Wednesday, May 24, 2006

Monthly Letter to Kaitybean - May



My sweet, darling daughter,

I'm still tingling from the long, tender hug you gave me this morning before dashing out onto the playground at school. And from watching you run to your friends, stopping every three yards to wave or blow a kiss at me. I can't help but marvel at the tremendous love and sweetness you've brought me every day of the last eight years.

I remember so vividly the day you were born. You were tiny and beautiful and perfect. Never again has my soul opened, my heart expanded and my whole being flooded with love as it did the moment I saw you, my first child. I had no idea that I could love that much and my capacity for love has only grown as your brothers were born and as I've spent hours loving and enjoying each of you.

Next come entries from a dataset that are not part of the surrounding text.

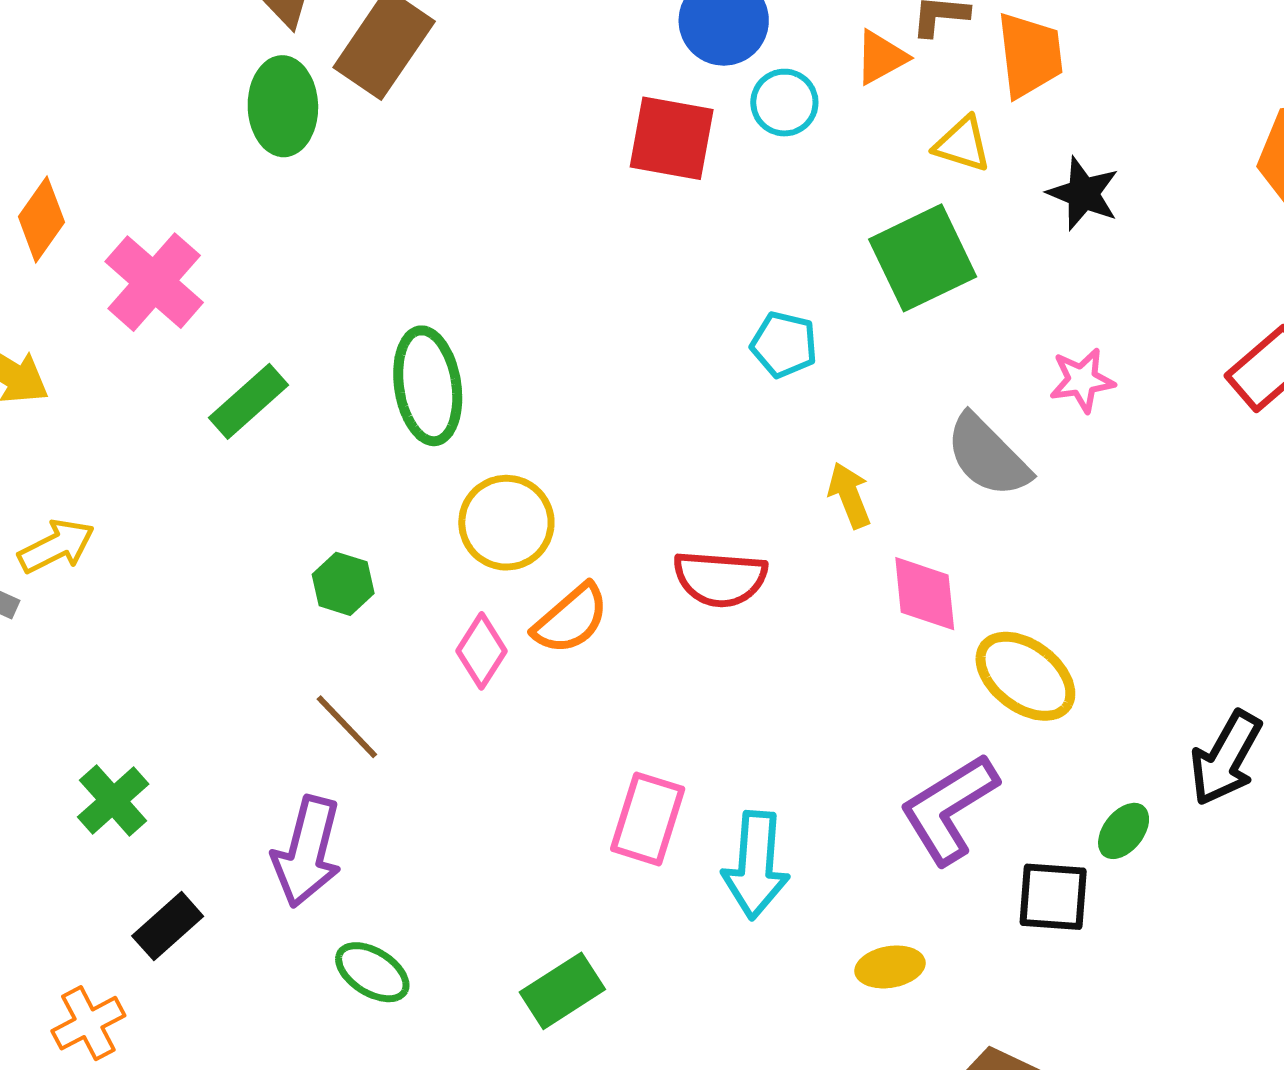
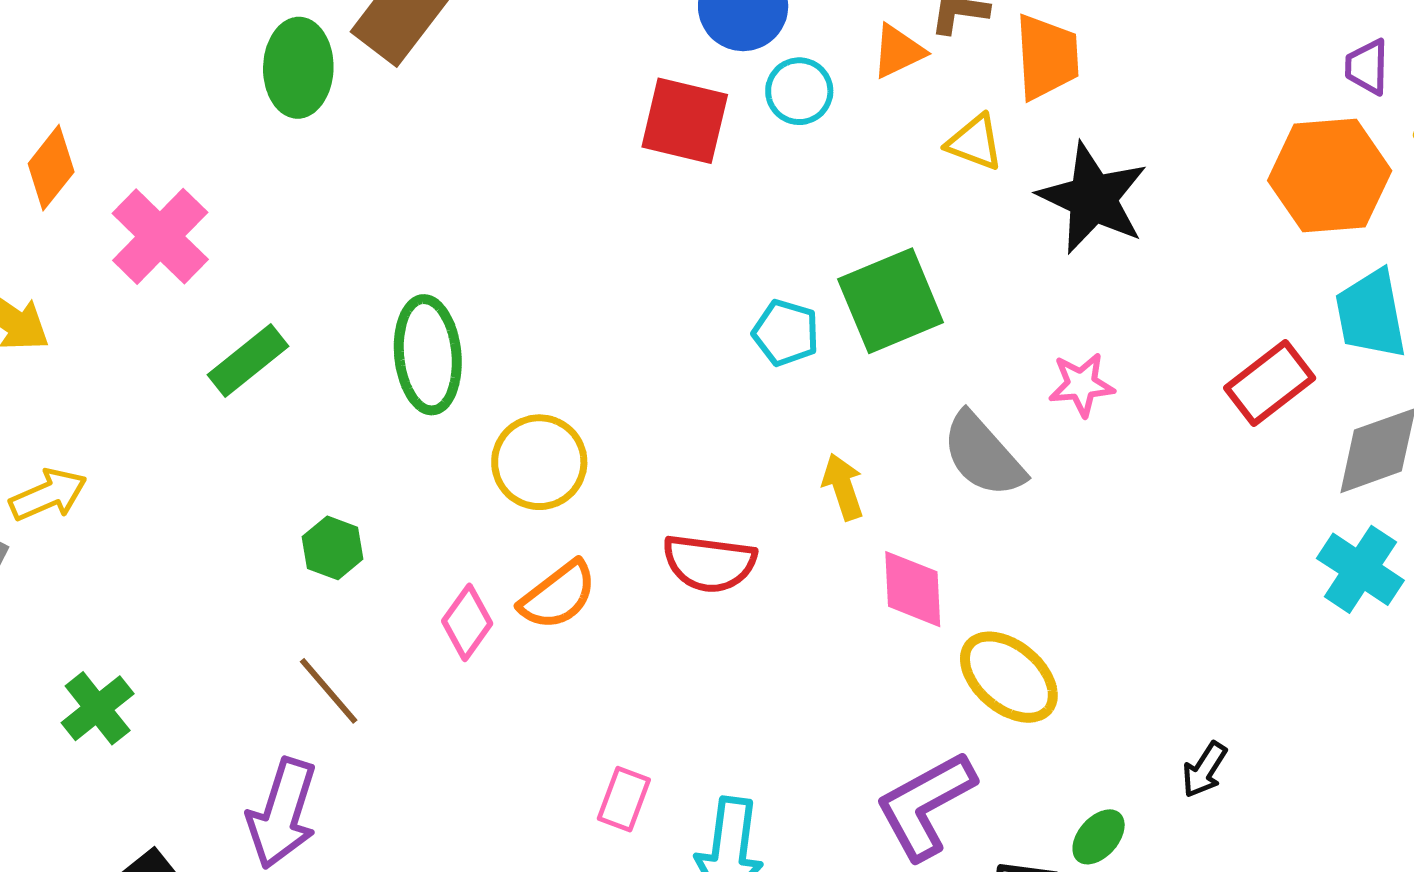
black star: (1083, 194) -> (1093, 198), size x1.5
green square: (923, 258) -> (891, 301), moved
yellow circle: (506, 523) -> (539, 462), moved
black arrow: (1226, 758) -> (1204, 770), size x0.6
green cross: (113, 800) -> (98, 708), moved
pink rectangle: (648, 819) -> (624, 799), size x0.7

What an amazing person you are, my Kaitybean. You are one of the most passionate, kind and thoughtful people I know. You are so mindful of others and their needs. You like nearly everyone you meet and are so willing and able to make them feel comfortable and important.

I was so proud when you came home from school on Friday. You had a book of messages from your classmates that said why each of them liked you. Nearly everyone mentioned that you are kind to them. Others wrote that you are helpful, that you respect others and that you are always there for them. What mother wouldn't be delighted with such words of prasie from her daughter's peers?



I am in constant awe at the dignified, loving and peaceful spirit you often carry with you. I have tried your entire life to teach and remind you that you are a daughter of God. But you are the one who teaches me daily of this truth. The light in your eyes. Your earnest seeking for truth and desire to choose the right. Your humble, fervent prayers. So often I see that spark of divinity within you and I am reminded of how recently you left the arms of our Heavenly Father. How humbling it is. I should be teaching you, but you are the one who is always able to remind

    me
of who
    I
am.



You will be baptized a member of our church soon. I have been throughly impressed with how seriously you are taking this step. you now that you will be making important promises to God and you have often talked to me about wanting to feel ready to make those promises. You've told me that you don't want to make any promises you aren't ready and willing to keep. How wise you are. How many adults have taken a similar step with much less thought and commitment? You came to me recently to tell me how good you feel about being baptized. You said that you're feeling prepared and that you know Heavenly Father will always help you to do what he asks of you. Thank you, dear. Thank you for teaching me again.



Thank you for being patient with me, most of the time. It can be hard being the oldest child. I know. I was an oldest child, too, and sometimes you really feel like you're the "test case". And I'm sure it hasn't helped that I have still had so much "growing into myself" to do since you were born. I was so young then and thought I knew who I was. But here I am, eight years later and I still haven't gotten it quite figured out. But, you are truly patient and infinitely, immediately forgiving.





I can't believe how you are growing. I have been enjoying you so much lately. You're just such good company. You're fun to talk to, fun to be with. I loved riding the "REALLY BIG LOOP DE LOOP" roller coaster with you at Disneyland last month. What a fun Mommy/Daughter date that was. You were so brave and we had so much fun together. First, running like fools to get there before it closed, then holding hands as we walked back to meet Dad and the boys. Thanks for sharing that with me.



Mostly, my sweetheart, thank you for sharing YOU with me. Being your mother is an honor and a delight. We butt heads sometimes, but you make me think and you make me grow. Thanks for loving me so fiercely and unconditionally. I am so lucky to have you in my life. You're growing up and I feel you growing farther and farther away from me. You are so independent, so capable and so smart. You're needing me less and less. The wonder I feel is that, as you grow, you are also able to recognize how much I love and need you. You still want me around and you're starting to understand that when I hold on (like when I insist on walking you to the bus stop) it's not so much that I don't trust you. It's just that I enjoy your company. And you humor me.



I'm excited for the walks we have left together. I hate to think of how fast these eight years have flown by and to know how fast the next eight will slip through my fingers. You will have so many dreams to fulfill, so many places to go, so many new friends to make. But, please never forget your first friend. Know that as you grow through changes and challenges that you can always depend upon your mother's love for you.

Loving You Always,
Mom

1 comment:

Anonymous said...

That was soo sweet. I loved the pics too! Pretty.